Global Dairy Trade: Australia’s farmgate gap closing
International dairy figures are on the way up, providing some encouragement over lingering Australian farmgate concerns.
A soft new year bounce on the international dairy market needs to be sustained into 2024 to keep Australia competitive.
That’s the view of dairy leaders with a slight rise in overnight trade on the Global Dairy Trade exchange.
The headline figure on the GDT index rose 1.2 per cent in recent trade to sit at $US3363 per tonne ($A4973), coinciding with the Australian dollar reaching a six-month high against the American greenback.
The latest bounce is the third consecutive trading GDT session in positive territory after a drubbing for dairy markets throughout 2023.
United Dairyfarmers of Victoria president Bernie Free said the triple market bounce was welcome but needed to be sustained in the coming months to get Australia back to a competitive position.
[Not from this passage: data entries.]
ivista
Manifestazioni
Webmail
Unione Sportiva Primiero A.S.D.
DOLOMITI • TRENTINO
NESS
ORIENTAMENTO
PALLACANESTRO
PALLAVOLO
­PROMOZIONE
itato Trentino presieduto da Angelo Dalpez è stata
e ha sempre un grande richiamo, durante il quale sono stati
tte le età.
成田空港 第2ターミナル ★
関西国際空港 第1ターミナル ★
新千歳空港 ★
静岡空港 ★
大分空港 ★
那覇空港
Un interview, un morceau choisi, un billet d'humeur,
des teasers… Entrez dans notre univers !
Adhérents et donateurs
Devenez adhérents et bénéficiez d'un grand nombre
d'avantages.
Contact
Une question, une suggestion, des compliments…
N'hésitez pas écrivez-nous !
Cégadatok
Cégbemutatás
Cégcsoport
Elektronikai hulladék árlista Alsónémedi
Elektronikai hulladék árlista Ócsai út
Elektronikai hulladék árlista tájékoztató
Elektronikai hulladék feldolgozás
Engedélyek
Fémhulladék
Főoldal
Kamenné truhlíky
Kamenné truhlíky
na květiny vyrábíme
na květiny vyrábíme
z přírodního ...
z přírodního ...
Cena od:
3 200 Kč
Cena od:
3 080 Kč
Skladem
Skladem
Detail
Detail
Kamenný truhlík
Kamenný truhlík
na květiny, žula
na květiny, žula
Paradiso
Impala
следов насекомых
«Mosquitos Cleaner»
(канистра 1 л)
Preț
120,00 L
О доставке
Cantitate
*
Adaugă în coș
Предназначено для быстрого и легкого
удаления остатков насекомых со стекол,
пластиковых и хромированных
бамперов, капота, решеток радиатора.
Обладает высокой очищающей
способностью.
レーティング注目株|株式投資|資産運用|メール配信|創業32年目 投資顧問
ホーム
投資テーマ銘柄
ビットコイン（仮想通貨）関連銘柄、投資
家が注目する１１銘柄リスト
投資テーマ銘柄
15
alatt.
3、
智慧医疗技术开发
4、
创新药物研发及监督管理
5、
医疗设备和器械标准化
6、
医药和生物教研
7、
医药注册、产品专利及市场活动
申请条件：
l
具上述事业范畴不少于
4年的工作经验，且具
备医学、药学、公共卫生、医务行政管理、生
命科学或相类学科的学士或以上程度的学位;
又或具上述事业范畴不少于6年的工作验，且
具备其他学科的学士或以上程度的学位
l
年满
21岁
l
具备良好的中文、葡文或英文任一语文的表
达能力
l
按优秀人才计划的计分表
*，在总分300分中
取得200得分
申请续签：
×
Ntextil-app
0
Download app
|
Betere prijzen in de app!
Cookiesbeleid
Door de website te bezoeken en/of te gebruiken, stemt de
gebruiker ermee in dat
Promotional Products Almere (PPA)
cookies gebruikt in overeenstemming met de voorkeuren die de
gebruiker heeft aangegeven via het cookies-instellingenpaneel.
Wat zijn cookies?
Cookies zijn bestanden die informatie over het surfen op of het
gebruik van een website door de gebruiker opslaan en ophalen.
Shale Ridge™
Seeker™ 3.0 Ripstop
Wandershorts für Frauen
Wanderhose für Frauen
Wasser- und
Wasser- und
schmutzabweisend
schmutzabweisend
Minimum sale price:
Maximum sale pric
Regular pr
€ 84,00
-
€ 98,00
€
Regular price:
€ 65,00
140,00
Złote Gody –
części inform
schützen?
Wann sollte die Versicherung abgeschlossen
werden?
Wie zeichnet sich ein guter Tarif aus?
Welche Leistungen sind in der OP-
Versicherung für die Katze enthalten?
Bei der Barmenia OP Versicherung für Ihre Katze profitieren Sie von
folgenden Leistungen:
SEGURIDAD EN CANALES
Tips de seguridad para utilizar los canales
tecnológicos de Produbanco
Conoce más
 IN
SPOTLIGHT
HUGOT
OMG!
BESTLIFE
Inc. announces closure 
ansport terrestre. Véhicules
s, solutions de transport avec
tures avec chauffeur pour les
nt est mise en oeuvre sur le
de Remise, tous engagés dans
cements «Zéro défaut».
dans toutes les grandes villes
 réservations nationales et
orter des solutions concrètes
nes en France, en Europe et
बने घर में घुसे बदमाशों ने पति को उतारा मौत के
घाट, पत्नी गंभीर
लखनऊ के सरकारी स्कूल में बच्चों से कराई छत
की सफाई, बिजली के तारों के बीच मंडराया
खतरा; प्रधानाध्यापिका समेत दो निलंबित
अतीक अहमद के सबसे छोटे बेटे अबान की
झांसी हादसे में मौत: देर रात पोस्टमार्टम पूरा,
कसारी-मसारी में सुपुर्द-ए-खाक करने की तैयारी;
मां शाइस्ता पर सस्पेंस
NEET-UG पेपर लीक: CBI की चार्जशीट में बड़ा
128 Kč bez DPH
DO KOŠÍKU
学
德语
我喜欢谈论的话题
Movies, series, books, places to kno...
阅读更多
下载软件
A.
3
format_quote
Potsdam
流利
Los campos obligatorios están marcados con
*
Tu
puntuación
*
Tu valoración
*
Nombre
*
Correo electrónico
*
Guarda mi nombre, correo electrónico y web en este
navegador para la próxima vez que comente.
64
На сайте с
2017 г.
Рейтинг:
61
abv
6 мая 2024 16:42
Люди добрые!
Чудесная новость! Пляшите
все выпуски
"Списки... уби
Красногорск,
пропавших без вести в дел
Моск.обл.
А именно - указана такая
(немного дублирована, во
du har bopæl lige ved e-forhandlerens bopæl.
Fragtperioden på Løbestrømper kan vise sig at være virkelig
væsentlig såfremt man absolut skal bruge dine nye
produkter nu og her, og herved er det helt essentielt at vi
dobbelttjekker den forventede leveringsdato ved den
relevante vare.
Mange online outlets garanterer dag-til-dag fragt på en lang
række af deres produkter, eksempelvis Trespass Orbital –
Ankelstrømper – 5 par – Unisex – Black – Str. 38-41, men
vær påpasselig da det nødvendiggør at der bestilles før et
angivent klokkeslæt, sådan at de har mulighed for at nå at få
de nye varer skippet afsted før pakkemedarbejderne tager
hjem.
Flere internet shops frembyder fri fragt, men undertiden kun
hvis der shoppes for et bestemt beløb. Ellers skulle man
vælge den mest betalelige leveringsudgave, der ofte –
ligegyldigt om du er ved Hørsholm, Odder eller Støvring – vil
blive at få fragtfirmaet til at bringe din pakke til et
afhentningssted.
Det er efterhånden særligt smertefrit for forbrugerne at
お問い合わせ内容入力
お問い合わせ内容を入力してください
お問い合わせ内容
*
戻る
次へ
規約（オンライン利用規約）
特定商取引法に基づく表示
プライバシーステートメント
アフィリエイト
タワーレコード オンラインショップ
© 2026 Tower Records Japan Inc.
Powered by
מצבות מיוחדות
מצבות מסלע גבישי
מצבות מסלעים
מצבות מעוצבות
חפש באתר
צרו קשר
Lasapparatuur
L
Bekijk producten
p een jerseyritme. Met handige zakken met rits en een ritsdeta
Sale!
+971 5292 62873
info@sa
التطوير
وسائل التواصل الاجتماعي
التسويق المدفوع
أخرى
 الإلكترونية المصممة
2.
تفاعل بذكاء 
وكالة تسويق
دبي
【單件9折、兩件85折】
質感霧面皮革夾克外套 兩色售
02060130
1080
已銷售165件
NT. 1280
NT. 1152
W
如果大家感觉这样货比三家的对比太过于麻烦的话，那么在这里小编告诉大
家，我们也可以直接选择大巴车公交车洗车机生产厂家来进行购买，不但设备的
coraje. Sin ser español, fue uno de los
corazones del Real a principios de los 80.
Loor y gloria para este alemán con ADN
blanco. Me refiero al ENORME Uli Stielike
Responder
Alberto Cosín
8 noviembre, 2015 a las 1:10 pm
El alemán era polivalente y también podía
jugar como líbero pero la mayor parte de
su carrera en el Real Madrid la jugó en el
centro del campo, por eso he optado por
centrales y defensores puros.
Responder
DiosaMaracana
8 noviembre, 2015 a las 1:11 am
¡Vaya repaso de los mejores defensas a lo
“There’s that old English saying about ‘one swallow doesn’t make a summer’ and that’s the case here,” he said.
“We need the international market to keep rising because the fact is that there’s a big gap between the farmgate and international prices.”
An influx of New Zealand cheese has been noted by Dairy Australia analysts in recent months, with its latest situation and outlook report recording 2023 as a record year for imported dairy into Australia.
Last year, domestic price rises led Coles and Woolworths to use New Zealand butter in their house brands, which is 20 per cent cheaper than famed Australian-made Western Star and Devondale brands.
ABS data showed New Zealand butter shipments were up 62 per cent in the 12 months to the end of June 2023; milk spiked by 74 per cent; and ice cream imports rose an extraordinary 105 per cent last financial year.